■ **What this task involves**: Your answer should hold exactly the lines from the one with "Gökyüzüne Açılan En Güzel Kapı" through the final line of the data below, reproduced as written.

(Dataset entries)
▬▬▬▬▬▬
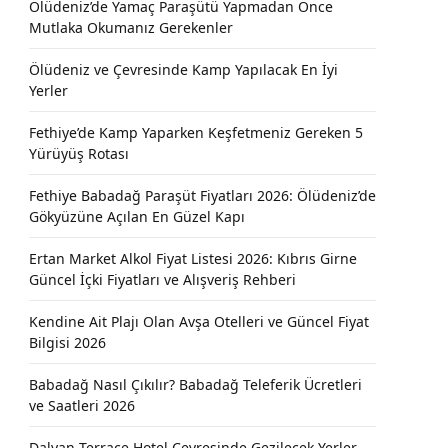
Ölüdeniz’de Yamaç Paraşütü Yapmadan Önce
Mutlaka Okumanız Gerekenler
Ölüdeniz ve Çevresinde Kamp Yapılacak En İyi
Yerler
Fethiye’de Kamp Yaparken Keşfetmeniz Gereken 5
Yürüyüş Rotası
Fethiye Babadağ Paraşüt Fiyatları 2026: Ölüdeniz’de
Gökyüzüne Açılan En Güzel Kapı
Ertan Market Alkol Fiyat Listesi 2026: Kıbrıs Girne
Güncel İçki Fiyatları ve Alışveriş Rehberi
Kendine Ait Plajı Olan Avşa Otelleri ve Güncel Fiyat
Bilgisi 2026
Babadağ Nasıl Çıkılır? Babadağ Teleferik Ücretleri
ve Saatleri 2026
Dalyan Terrace Hotel Çevresinde Gezilecek Yerler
▬▬▬▬▬▬
■ **Exercise response**:
Gökyüzüne Açılan En Güzel Kapı
Ertan Market Alkol Fiyat Listesi 2026: Kıbrıs Girne
Güncel İçki Fiyatları ve Alışveriş Rehberi
Kendine Ait Plajı Olan Avşa Otelleri ve Güncel Fiyat
Bilgisi 2026
Babadağ Nasıl Çıkılır? Babadağ Teleferik Ücretleri
ve Saatleri 2026
Dalyan Terrace Hotel Çevresinde Gezilecek Yerler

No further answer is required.